Restate, word for word and with no pictures, the stretch of lines in the data below that begins at the line with "Services consulaires" and ends at the line with "cursul acestei zile", inclusive.

(Page images and extracted text)
◇ ◇ ◇ ◇ ◇
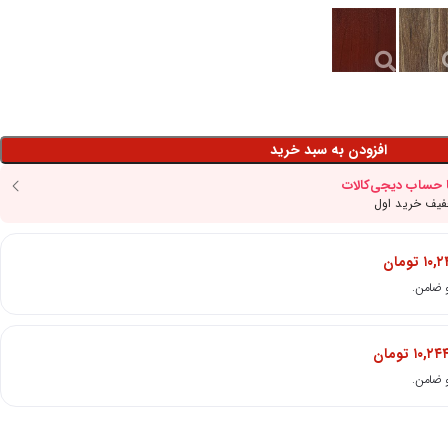
افزودن به سبد خرید
۱۰,
تومان
۱۰,۲۴
تومان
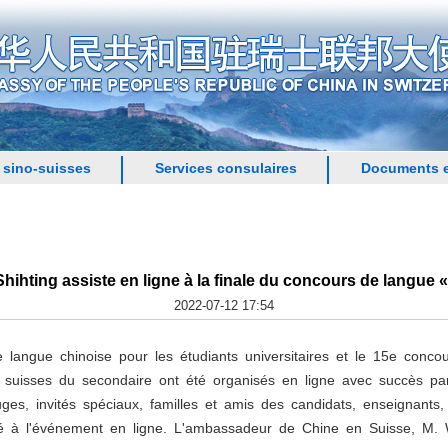
 sino-suisses
Services consulaires
Documents e
hting assiste en ligne à la finale du concours de langue 
2022-07-12 17:54
 langue chinoise pour les étudiants universitaires et le 15e conc
s suisses du secondaire ont été organisés en ligne avec succès 
juges, invités spéciaux, familles et amis des candidats, enseignant
sté à l'événement en ligne. L'ambassadeur de Chine en Suisse, M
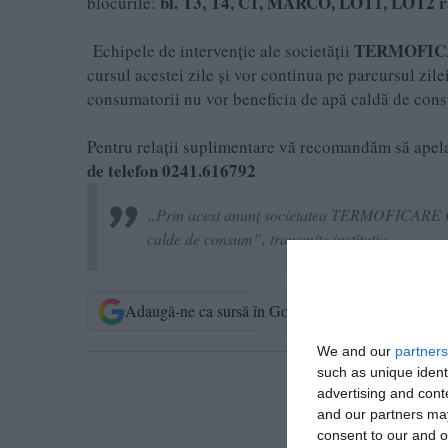
bl. T3, T4, C1, MARCO, LOT1, LOT2 rac
blocurile:
TERMOFIC
Echipele de intervenție ale societății
cursul acestei zile și vor continua pe parcursul zil
consumatorii nu vor beneficia de apă caldă de con
Pentru relaţii suplimentare vă recomandăm să apel
de telefon 0241.616792
„Prin acest anunț societatea TERMOFICARE CO
calde de consum”, transmite instituția.
Adaugă-ne ca sursă în Google
Urmărește-n
We and our
partners
such as unique ident
T
advertising and con
and our partners may
consent to our and o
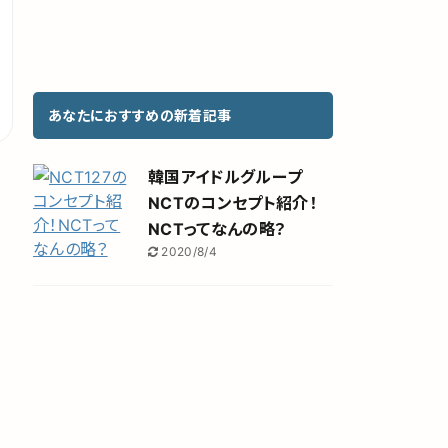
あなたにおすすめの新着記事
韓国アイドルグループ
NCTのコンセプト紹介！
NCTってなんの略？
2020/8/4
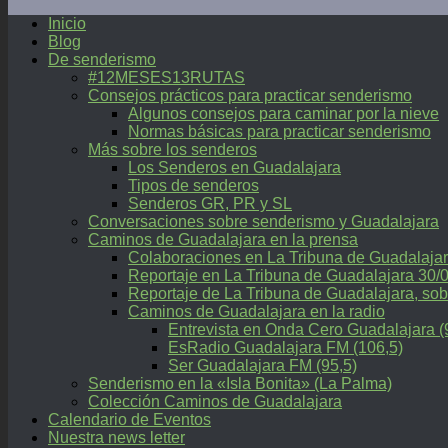
Inicio
Blog
De senderismo
#12MESES13RUTAS
Consejos prácticos para practicar senderismo
Algunos consejos para caminar por la nieve
Normas básicas para practicar senderismo
Más sobre los senderos
Los Senderos en Guadalajara
Tipos de senderos
Senderos GR, PR y SL
Conversaciones sobre senderismo y Guadalajara
Caminos de Guadalajara en la prensa
Colaboraciones en La Tribuna de Guadalaja
Reportaje en La Tribuna de Guadalajara 30/
Reportaje de La Tribuna de Guadalajara, 
Caminos de Guadalajara en la radio
Entrevista en Onda Cero Guadalajara (
EsRadio Guadalajara FM (106,5)
Ser Guadalajara FM (95,5)
Senderismo en la «Isla Bonita» (La Palma)
Colección Caminos de Guadalajara
Calendario de Eventos
Nuestra news letter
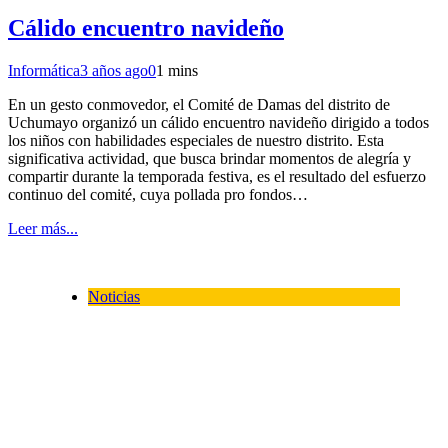
Cálido encuentro navideño
Informática
3 años ago
0
1 mins
En un gesto conmovedor, el Comité de Damas del distrito de
Uchumayo organizó un cálido encuentro navideño dirigido a todos
los niños con habilidades especiales de nuestro distrito. Esta
significativa actividad, que busca brindar momentos de alegría y
compartir durante la temporada festiva, es el resultado del esfuerzo
continuo del comité, cuya pollada pro fondos…
Leer más...
Noticias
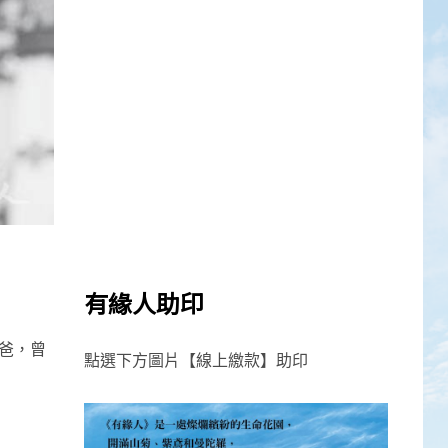
有緣人助印
爸，曾
點選下方圖片【線上繳款】助印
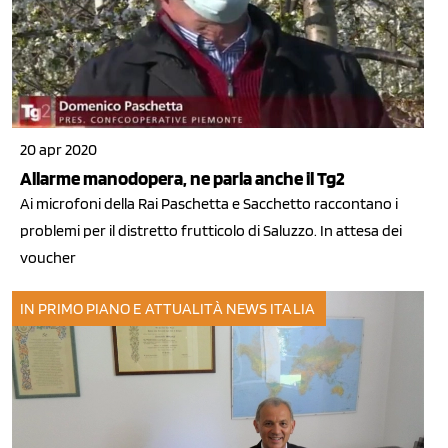
20 apr 2020
Allarme manodopera, ne parla anche il Tg2
Ai microfoni della Rai Paschetta e Sacchetto raccontano i
problemi per il distretto frutticolo di Saluzzo. In attesa dei
voucher
IN PRIMO PIANO E ATTUALITÀ
NEWS ITALIA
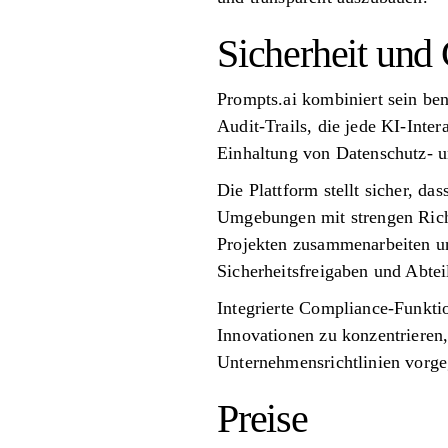
Sicherheit und
Prompts.ai kombiniert sein ben
Audit-Trails, die jede KI-Inter
Einhaltung von Datenschutz- 
Die Plattform stellt sicher, da
Umgebungen mit strengen Richt
Projekten zusammenarbeiten un
Sicherheitsfreigaben und Abte
Integrierte Compliance-Funkt
Innovationen zu konzentrieren
Unternehmensrichtlinien vorg
Preise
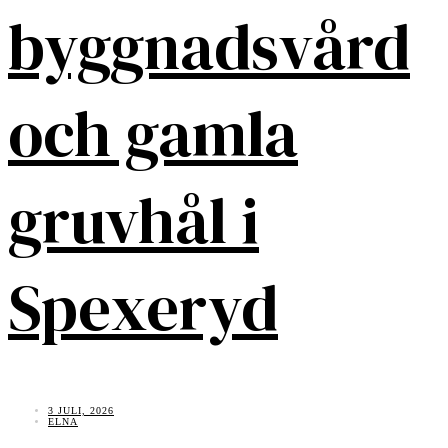
byggnadsvård
och gamla
gruvhål i
Spexeryd
3 JULI, 2026
ELNA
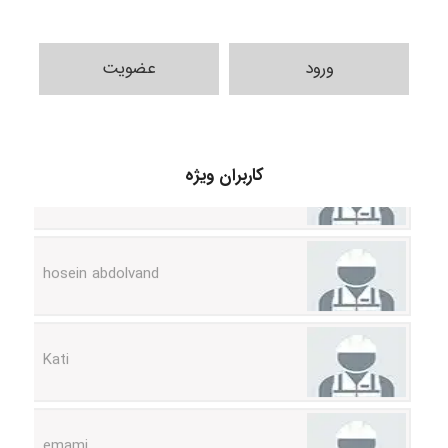
ورود
عضویت
Alirez0990
کاربران ویژه
hosein abdolvand
Kati
emami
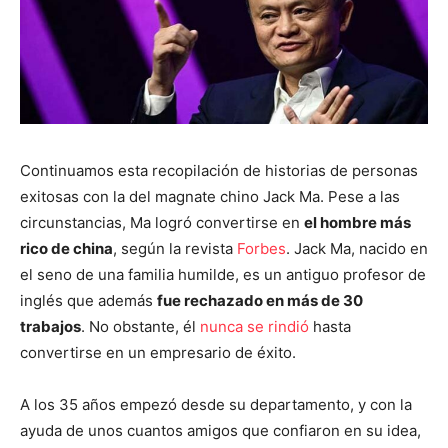
Continuamos esta recopilación de historias de personas
exitosas con la del magnate chino Jack Ma. Pese a las
circunstancias, Ma logró convertirse en
el hombre más
rico de china
, según la revista
Forbes
. Jack Ma, nacido en
el seno de una familia humilde, es un antiguo profesor de
inglés que además
fue rechazado en más de 30
trabajos
. No obstante, él
nunca se rindió
hasta
convertirse en un empresario de éxito.
A los 35 años empezó desde su departamento, y con la
ayuda de unos cuantos amigos que confiaron en su idea,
◇ ◇ ◇ ◇ ◇
▶ **Exercise answer**:
Services consulaires
Documents e
hting assiste en ligne à la finale du concours de langue 
2022-07-12 17:54
 langue chinoise pour les étudiants universitaires et le 15e conc
s suisses du secondaire ont été organisés en ligne avec succès 
juges, invités spéciaux, familles et amis des candidats, enseignant
sté à l'événement en ligne. L'ambassadeur de Chine en Suisse, M
bl. T3, T4, C1, MARCO, LOT1, LOT2 rac
blocurile:
TERMOFIC
Echipele de intervenție ale societății
cursul acestei zile și vor continua pe parcursul zil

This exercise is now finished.